An American goes to a Frieberg dance academy, finds that people have a habit of vanishing or getting killed in unusual circumstances, discovers it's all down to an ancient coven of witches and burns the place to the ground. And there you have it. But in fact the plot, such as it is, is just a device to link a series of gloriously realised set-pieces. Argento is a maestro of sustained horror sequences. In one a blind man is suddenly set upon by his own guide-dog — the scene is shot audaciously in either extreme long shot (a kind of pigeon's eye view) or extreme close ups of the hound tearing horribly realistic chunks out of the unfortunate man's neck. A young dancer is combing her hair at night only to find a maggot in it. And then another. As she looks up she discovers the whole ceiling is crawling with them and they begin to rain down on her. In one of the most gleefully sadistic sequences ever put on film a scantily clad co-ed tumbles into a barbed wire filled pit. The camera looks on, unmoving, as she struggles, working herself deeper and deeper into the seemingly endless barbs. It's possibly the clearest expression of the director's embedded hatred of women, or at least his desire to see them tortured and mutilated. He remains unrepentant about it. "A woman in peril is emotionally affecting," he told Empire back in 1997. "A man simply isn't."

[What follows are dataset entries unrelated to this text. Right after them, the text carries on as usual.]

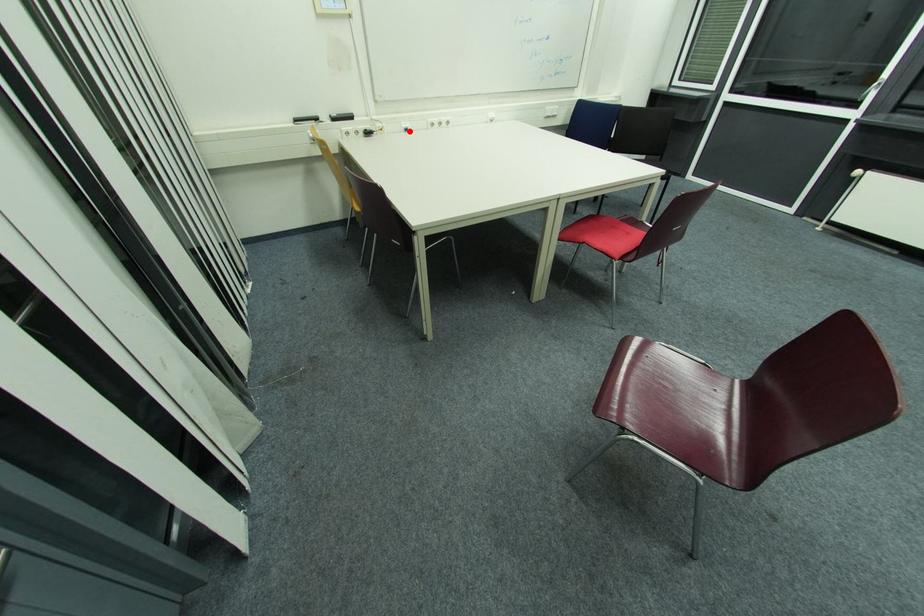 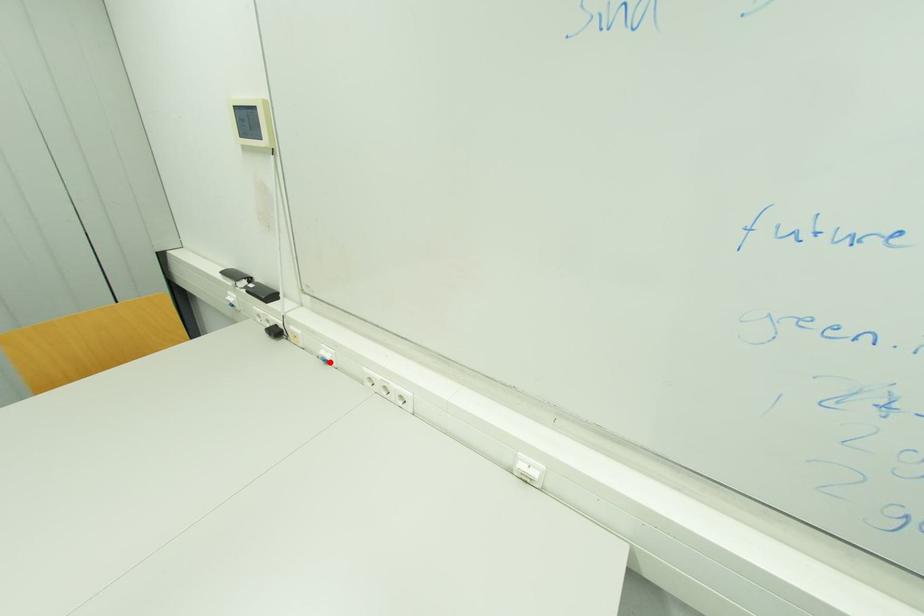 I am providing you with two images of the same scene from different viewpoints. A red point is marked on the first image and another point is marked on the second image. Does the point marked in image1 correspond to the same location as the one in image2?

Yes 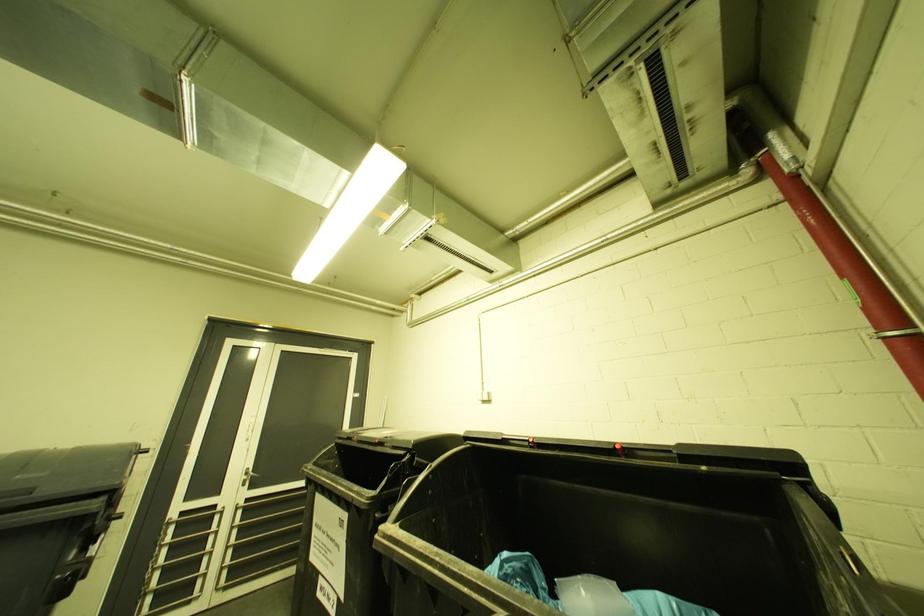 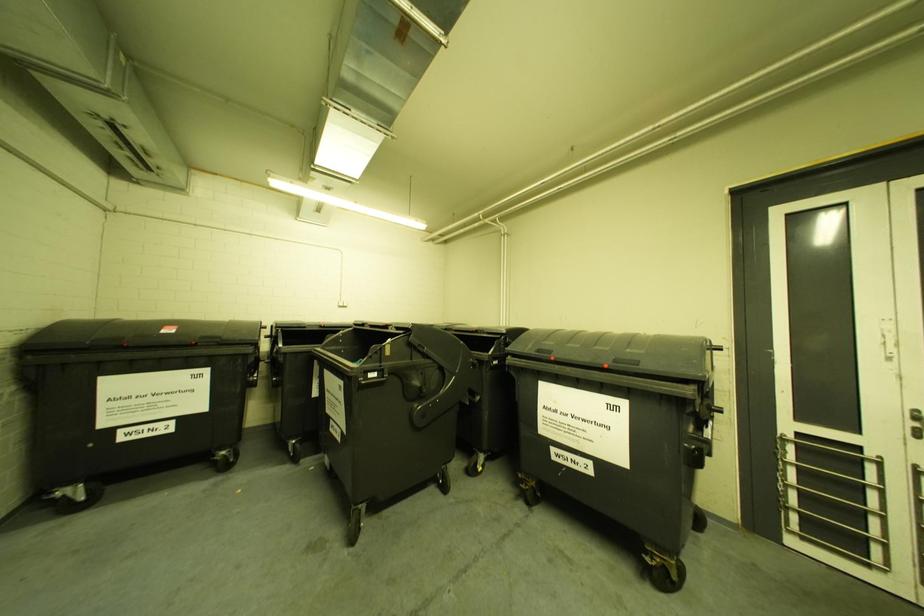 Question: The images are taken continuously from a first-person perspective. In which direction is your viewpoint rotating?

Choices:
 (A) Left
 (B) Right
 (C) Up
 (D) Down

Answer: (A) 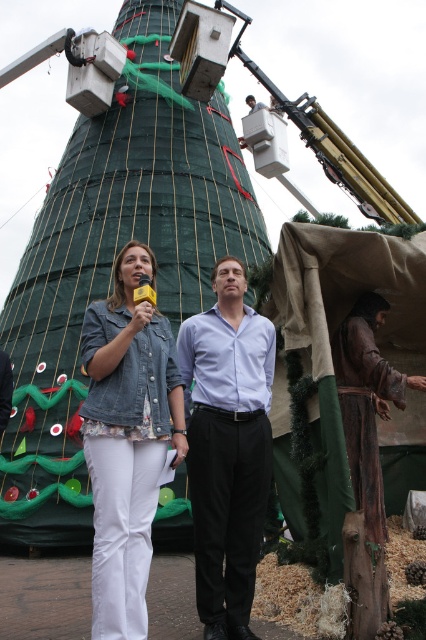 You are standing in front of the festive scene. You see the green netted tower at center and the brown leather robe at lower right. Which object is placed higher in the image?

The green netted tower at center is positioned over brown leather robe at lower right, so it is higher in the image.

You are standing in front of the festive scene and want to take a photo of the green netted tower at center and the denim jacket at center. Which object should you focus on first if you want to capture both in a single frame without moving the camera?

The green netted tower at center is above the denim jacket at center, so you should focus on the denim jacket at center first as it is closer to the camera. This way, both objects will be in the frame without needing to adjust the camera position.

You are a photographer standing in front of the green netted tower at center and the denim jacket at center. You want to capture a photo where both subjects are in focus. Which subject should you position closer to the camera to ensure both are in focus?

The green netted tower at center is wider than the denim jacket at center, so positioning the denim jacket at center closer to the camera will help keep both in focus as the wider subject can be farther back while still maintaining focus. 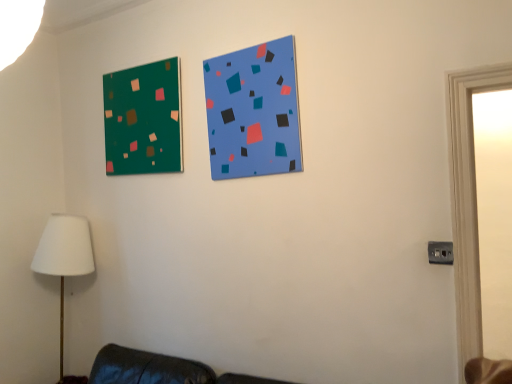 Identify the location of green matte board at upper left, the second bulletin board viewed from the front. (143, 119).

The width and height of the screenshot is (512, 384). I want to click on blue matte bulletin board at upper center, which is counted as the second bulletin board, starting from the back, so click(x=253, y=111).

Does point (210, 66) appear closer or farther from the camera than point (158, 157)?

Point (210, 66) is closer to the camera than point (158, 157).

From the image's perspective, is blue matte bulletin board at upper center, the first bulletin board positioned from the front, located above or below green matte board at upper left, which is the 1th bulletin board from left to right?

From the image's perspective, blue matte bulletin board at upper center, the first bulletin board positioned from the front, appears below green matte board at upper left, which is the 1th bulletin board from left to right.

Can you tell me how much blue matte bulletin board at upper center, which is counted as the second bulletin board, starting from the back, and green matte board at upper left, which is the 1th bulletin board from left to right, differ in facing direction?

They differ by 0.728 degrees in their facing directions.

In the scene shown: Can you confirm if blue matte bulletin board at upper center, the first bulletin board positioned from the front, is thinner than green matte board at upper left, the 1th bulletin board viewed from the back?

Indeed, blue matte bulletin board at upper center, the first bulletin board positioned from the front, has a lesser width compared to green matte board at upper left, the 1th bulletin board viewed from the back.

Is green matte board at upper left, the second bulletin board viewed from the front, oriented towards white fabric lampshade at lower left?

No, green matte board at upper left, the second bulletin board viewed from the front, is not facing towards white fabric lampshade at lower left.

From a real-world perspective, is green matte board at upper left, the second bulletin board viewed from the front, over white fabric lampshade at lower left?

Yes, from a real-world perspective, green matte board at upper left, the second bulletin board viewed from the front, is above white fabric lampshade at lower left.

Considering the positions of points (140, 71) and (74, 223), is point (140, 71) closer to camera compared to point (74, 223)?

Yes.

Is green matte board at upper left, which is the 1th bulletin board from left to right, in front of white fabric lampshade at lower left?

Yes, it is in front of white fabric lampshade at lower left.

Based on the photo, is the surface of blue matte bulletin board at upper center, the 2th bulletin board in the left-to-right sequence, in direct contact with white fabric lampshade at lower left?

No, blue matte bulletin board at upper center, the 2th bulletin board in the left-to-right sequence, is not next to white fabric lampshade at lower left.

From a real-world perspective, which object rests below the other?

From a 3D spatial view, white fabric lampshade at lower left is below.

Considering the sizes of blue matte bulletin board at upper center, the first bulletin board positioned from the front, and white fabric lampshade at lower left in the image, is blue matte bulletin board at upper center, the first bulletin board positioned from the front, wider or thinner than white fabric lampshade at lower left?

blue matte bulletin board at upper center, the first bulletin board positioned from the front, is thinner than white fabric lampshade at lower left.

Does blue matte bulletin board at upper center, the first bulletin board positioned from the front, have a lesser height compared to white fabric lampshade at lower left?

Yes, blue matte bulletin board at upper center, the first bulletin board positioned from the front, is shorter than white fabric lampshade at lower left.

Does green matte board at upper left, which is the 1th bulletin board from left to right, turn towards blue matte bulletin board at upper center, the first bulletin board in the right-to-left sequence?

No, green matte board at upper left, which is the 1th bulletin board from left to right, is not aimed at blue matte bulletin board at upper center, the first bulletin board in the right-to-left sequence.

Which is less distant, (104, 87) or (216, 152)?

The point (216, 152) is more forward.

From a real-world perspective, who is located higher, green matte board at upper left, which is counted as the 2th bulletin board, starting from the right, or blue matte bulletin board at upper center, the first bulletin board in the right-to-left sequence?

green matte board at upper left, which is counted as the 2th bulletin board, starting from the right, is physically above.

Considering the sizes of objects white fabric lampshade at lower left and green matte board at upper left, which is the 1th bulletin board from left to right, in the image provided, who is wider, white fabric lampshade at lower left or green matte board at upper left, which is the 1th bulletin board from left to right,?

With larger width is white fabric lampshade at lower left.

Considering the positions of objects white fabric lampshade at lower left and green matte board at upper left, the second bulletin board viewed from the front, in the image provided, who is more to the right, white fabric lampshade at lower left or green matte board at upper left, the second bulletin board viewed from the front,?

green matte board at upper left, the second bulletin board viewed from the front.

Is white fabric lampshade at lower left looking in the opposite direction of green matte board at upper left, which is counted as the 2th bulletin board, starting from the right?

No, green matte board at upper left, which is counted as the 2th bulletin board, starting from the right, is not at the back of white fabric lampshade at lower left.

Is white fabric lampshade at lower left positioned far away from blue matte bulletin board at upper center, which is counted as the second bulletin board, starting from the back?

Yes, white fabric lampshade at lower left and blue matte bulletin board at upper center, which is counted as the second bulletin board, starting from the back, are located far from each other.

Does white fabric lampshade at lower left appear on the left side of blue matte bulletin board at upper center, the first bulletin board positioned from the front?

Correct, you'll find white fabric lampshade at lower left to the left of blue matte bulletin board at upper center, the first bulletin board positioned from the front.

Can you confirm if white fabric lampshade at lower left is bigger than blue matte bulletin board at upper center, the 2th bulletin board in the left-to-right sequence?

Indeed, white fabric lampshade at lower left has a larger size compared to blue matte bulletin board at upper center, the 2th bulletin board in the left-to-right sequence.

The image size is (512, 384). In the image, there is a green matte board at upper left, the 1th bulletin board viewed from the back. In order to click on bulletin board below it (from the image's perspective) in this screenshot , I will do [x=253, y=111].

In order to click on table lamp on the left of the green matte board at upper left, which is the 1th bulletin board from left to right in this screenshot , I will do `click(64, 257)`.

Looking at the image, which one is located further to green matte board at upper left, which is counted as the 2th bulletin board, starting from the right, blue matte bulletin board at upper center, the 2th bulletin board in the left-to-right sequence, or white fabric lampshade at lower left?

white fabric lampshade at lower left is positioned further to the anchor green matte board at upper left, which is counted as the 2th bulletin board, starting from the right.

Looking at the image, which one is located further to white fabric lampshade at lower left, blue matte bulletin board at upper center, the 2th bulletin board in the left-to-right sequence, or green matte board at upper left, which is the 1th bulletin board from left to right?

blue matte bulletin board at upper center, the 2th bulletin board in the left-to-right sequence.

Which object lies nearer to the anchor point blue matte bulletin board at upper center, which is counted as the second bulletin board, starting from the back, white fabric lampshade at lower left or green matte board at upper left, the second bulletin board viewed from the front?

green matte board at upper left, the second bulletin board viewed from the front, lies closer to blue matte bulletin board at upper center, which is counted as the second bulletin board, starting from the back, than the other object.

When comparing their distances from blue matte bulletin board at upper center, the first bulletin board in the right-to-left sequence, does green matte board at upper left, the second bulletin board viewed from the front, or white fabric lampshade at lower left seem closer?

green matte board at upper left, the second bulletin board viewed from the front, is positioned closer to the anchor blue matte bulletin board at upper center, the first bulletin board in the right-to-left sequence.

When comparing their distances from white fabric lampshade at lower left, does green matte board at upper left, which is the 1th bulletin board from left to right, or blue matte bulletin board at upper center, the first bulletin board in the right-to-left sequence, seem further?

blue matte bulletin board at upper center, the first bulletin board in the right-to-left sequence, is further to white fabric lampshade at lower left.

When comparing their distances from green matte board at upper left, the second bulletin board viewed from the front, does white fabric lampshade at lower left or blue matte bulletin board at upper center, the 2th bulletin board in the left-to-right sequence, seem closer?

Among the two, blue matte bulletin board at upper center, the 2th bulletin board in the left-to-right sequence, is located nearer to green matte board at upper left, the second bulletin board viewed from the front.

The width and height of the screenshot is (512, 384). What are the coordinates of `bulletin board between green matte board at upper left, the second bulletin board viewed from the front, and white fabric lampshade at lower left from top to bottom` in the screenshot? It's located at (253, 111).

And then there's Argento's masterful use of deep primary colours — the sets are bathed in garish red and green light (he acquired 1950s Technicolor stock to get the effect) giving the whole film a hallucinatory intensity. The score, composed by Argento and performed by his frequent collaborators, rock band Goblin, sounds as though Hell's demons rented a studio and decided to jam. Screams, wailings, hissing steam and some kind of diabolical digeridoo are punctuated with the occasional distorted shriek of "Witch!". It's enough to loosen the bowels on its own.
Argento, who started out in gialli (pulp thrillers) has never really delivered on the promise, in horror terms at least, he showed with Suspiria. There was a disappointing sequel, Inferno in 1980, which despite a couple of the trademark set-pieces failed to attain the demented heights of its inspiration. Creepers (aka Phenomena (1984) had B-movie stalwart Donald Pleasance battling "moths" while The Stendhal Syndrome (1996) was simply a step too far even for Argento fans with its graphic rape sequence, particularly tasteless since its victim was played by Argento's daughter Asia.